Plutôt que de les faire couver par quinze ou vingt sous de grosses poules, il est préférable de les placer, par douze, sous des poules dites « demi-naines ». Ces poules sont d’excellentes couveuses, légères et calmes, et si quelques œufs sont écrasés par un geste malencontreux, vous en détruisez moins à chaque fois. Vous les élevez comme de vulgaires poussins, et vous les lâchez lorsqu’ils ont environ six semaines, sans avoir omis d’ajouter à leur ration (tout comme pour les perdreaux) des œufs de fourmis, ou des pâtées riches en vitamines qui se trouvent dans le commerce.

Qu’il s’agisse de poussins ou d’adultes, la volière doit présenter certaines garanties. Elle doit posséder un abri contre la pluie, être munie d’un abreuvoir, dont l’eau sera changée souvent ; il ne faut qu’elle soit ni trop haute, ni trop grande, car si les oiseaux peuvent y prendre leur élan comme pour un plein vol, ils risquent, de se blesser contre les grillages. Si vous avez assez de place, mieux vaut avoir une très grande volière divisée en plusieurs compartiments, afin que chacun de ceux-ci ne soit occupé que pendant six semaines, les autres étant mis au repos. Ce roulement est très important, surtout pendant la période de croissance des animaux. Il permet de laisser reposer le sol et de maintenir un tapis de verdure résistant et sain, car rien n’est plus nuisible au développement des jeunes sujets qu’un terrain fatigué et fréquenté successivement par des générations de volailles. Si les oiseaux n’y séjournent que cinq ou six semaines, ils ne peuvent pas avoir encore complètement absorbé la verdure lorsqu’ils déménageront, pour une autre poussinière où ils trouveront une verdure toute fraîche.

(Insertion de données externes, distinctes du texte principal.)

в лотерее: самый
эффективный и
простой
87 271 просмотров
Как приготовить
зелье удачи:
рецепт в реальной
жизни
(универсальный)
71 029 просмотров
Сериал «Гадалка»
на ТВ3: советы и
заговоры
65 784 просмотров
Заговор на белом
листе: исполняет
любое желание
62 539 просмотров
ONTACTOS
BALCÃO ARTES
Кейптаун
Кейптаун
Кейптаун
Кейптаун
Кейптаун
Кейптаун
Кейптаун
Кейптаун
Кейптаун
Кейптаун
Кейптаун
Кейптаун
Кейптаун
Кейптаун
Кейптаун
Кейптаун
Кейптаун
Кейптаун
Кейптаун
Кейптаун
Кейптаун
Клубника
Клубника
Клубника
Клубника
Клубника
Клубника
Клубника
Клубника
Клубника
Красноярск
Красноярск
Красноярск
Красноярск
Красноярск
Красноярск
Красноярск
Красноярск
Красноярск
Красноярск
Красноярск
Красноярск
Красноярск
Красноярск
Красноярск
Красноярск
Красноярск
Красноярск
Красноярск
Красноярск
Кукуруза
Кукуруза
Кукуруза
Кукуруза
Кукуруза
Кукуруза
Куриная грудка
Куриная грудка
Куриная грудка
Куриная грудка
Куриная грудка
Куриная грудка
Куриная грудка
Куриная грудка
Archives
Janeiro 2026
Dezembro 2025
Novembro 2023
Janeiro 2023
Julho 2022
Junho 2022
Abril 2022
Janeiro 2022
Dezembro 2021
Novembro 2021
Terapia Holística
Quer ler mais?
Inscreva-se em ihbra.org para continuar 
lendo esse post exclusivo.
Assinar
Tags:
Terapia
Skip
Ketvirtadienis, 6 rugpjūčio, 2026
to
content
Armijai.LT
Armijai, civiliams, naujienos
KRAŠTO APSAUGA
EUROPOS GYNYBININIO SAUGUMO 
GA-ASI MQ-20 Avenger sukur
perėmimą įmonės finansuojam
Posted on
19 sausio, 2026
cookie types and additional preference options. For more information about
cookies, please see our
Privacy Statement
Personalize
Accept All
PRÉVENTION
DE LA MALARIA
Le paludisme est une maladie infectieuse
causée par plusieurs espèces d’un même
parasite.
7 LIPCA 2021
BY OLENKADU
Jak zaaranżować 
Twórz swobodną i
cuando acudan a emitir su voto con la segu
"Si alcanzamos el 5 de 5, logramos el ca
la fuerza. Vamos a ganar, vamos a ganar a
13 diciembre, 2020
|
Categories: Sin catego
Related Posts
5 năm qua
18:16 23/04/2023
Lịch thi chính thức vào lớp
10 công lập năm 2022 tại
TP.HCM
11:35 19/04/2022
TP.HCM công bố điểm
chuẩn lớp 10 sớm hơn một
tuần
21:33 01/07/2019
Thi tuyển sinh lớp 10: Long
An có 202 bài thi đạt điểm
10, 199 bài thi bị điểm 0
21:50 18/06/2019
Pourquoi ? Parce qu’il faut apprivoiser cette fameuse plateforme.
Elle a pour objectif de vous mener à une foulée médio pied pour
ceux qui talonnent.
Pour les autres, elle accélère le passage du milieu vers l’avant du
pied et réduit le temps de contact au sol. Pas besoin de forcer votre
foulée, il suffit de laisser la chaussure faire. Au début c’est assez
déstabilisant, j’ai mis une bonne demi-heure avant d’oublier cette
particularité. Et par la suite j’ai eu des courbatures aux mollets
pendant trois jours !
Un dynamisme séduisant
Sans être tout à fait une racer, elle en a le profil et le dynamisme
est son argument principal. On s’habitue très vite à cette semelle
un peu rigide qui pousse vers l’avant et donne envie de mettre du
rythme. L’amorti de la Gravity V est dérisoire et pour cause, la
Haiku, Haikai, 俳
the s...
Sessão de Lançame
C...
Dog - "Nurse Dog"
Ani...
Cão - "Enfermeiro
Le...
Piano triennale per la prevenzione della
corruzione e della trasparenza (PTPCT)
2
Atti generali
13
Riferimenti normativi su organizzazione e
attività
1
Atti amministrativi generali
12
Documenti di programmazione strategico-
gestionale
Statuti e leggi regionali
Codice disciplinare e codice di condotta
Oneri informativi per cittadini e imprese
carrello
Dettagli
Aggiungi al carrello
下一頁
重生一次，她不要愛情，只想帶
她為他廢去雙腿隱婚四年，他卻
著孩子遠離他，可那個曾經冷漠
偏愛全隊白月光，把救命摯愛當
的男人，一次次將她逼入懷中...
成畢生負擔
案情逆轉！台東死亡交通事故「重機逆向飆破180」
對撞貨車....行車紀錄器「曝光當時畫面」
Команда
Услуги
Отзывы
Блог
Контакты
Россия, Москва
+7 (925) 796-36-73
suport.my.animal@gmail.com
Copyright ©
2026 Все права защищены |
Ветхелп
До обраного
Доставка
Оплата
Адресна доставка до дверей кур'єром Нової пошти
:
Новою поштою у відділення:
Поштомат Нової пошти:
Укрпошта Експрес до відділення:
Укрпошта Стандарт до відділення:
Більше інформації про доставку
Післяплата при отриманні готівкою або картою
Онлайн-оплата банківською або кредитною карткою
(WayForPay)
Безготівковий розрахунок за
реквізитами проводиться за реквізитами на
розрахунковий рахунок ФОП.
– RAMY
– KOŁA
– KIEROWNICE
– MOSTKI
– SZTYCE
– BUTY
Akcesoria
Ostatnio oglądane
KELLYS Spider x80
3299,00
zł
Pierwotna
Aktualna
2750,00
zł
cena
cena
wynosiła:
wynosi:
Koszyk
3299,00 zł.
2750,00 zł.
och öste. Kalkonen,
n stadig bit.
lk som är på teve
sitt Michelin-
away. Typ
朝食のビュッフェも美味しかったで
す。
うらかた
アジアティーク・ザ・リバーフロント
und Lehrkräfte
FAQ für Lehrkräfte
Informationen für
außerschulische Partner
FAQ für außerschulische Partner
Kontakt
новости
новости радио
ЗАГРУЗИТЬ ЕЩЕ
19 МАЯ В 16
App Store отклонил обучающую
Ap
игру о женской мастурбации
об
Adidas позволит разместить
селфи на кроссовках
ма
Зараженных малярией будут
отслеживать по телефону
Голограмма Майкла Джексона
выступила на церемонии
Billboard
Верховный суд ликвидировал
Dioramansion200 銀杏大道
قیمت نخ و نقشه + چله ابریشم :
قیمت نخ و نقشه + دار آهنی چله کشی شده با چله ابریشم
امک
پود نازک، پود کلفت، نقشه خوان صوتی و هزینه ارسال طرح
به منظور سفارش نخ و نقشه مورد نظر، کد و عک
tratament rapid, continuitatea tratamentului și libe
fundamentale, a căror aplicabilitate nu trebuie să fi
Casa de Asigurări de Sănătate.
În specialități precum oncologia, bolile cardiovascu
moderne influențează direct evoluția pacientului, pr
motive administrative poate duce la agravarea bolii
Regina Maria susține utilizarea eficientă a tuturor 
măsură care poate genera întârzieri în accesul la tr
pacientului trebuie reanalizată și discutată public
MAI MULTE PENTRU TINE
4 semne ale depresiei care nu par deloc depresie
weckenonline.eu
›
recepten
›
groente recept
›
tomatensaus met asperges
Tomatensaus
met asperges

III. La sélection des reproducteurs.

— Étant donné le grand nombre d’œufs non fécondés dans les lots courants, il serait intéressant d’opérer comme on l’a fait pour certaines races de poules, telles que la Leghorn, une sélection. Malheureusement, cette organisation est assez onéreuse, et n’offre pas, comme pour celles-ci, les ressources importantes que constitue la vente des œufs.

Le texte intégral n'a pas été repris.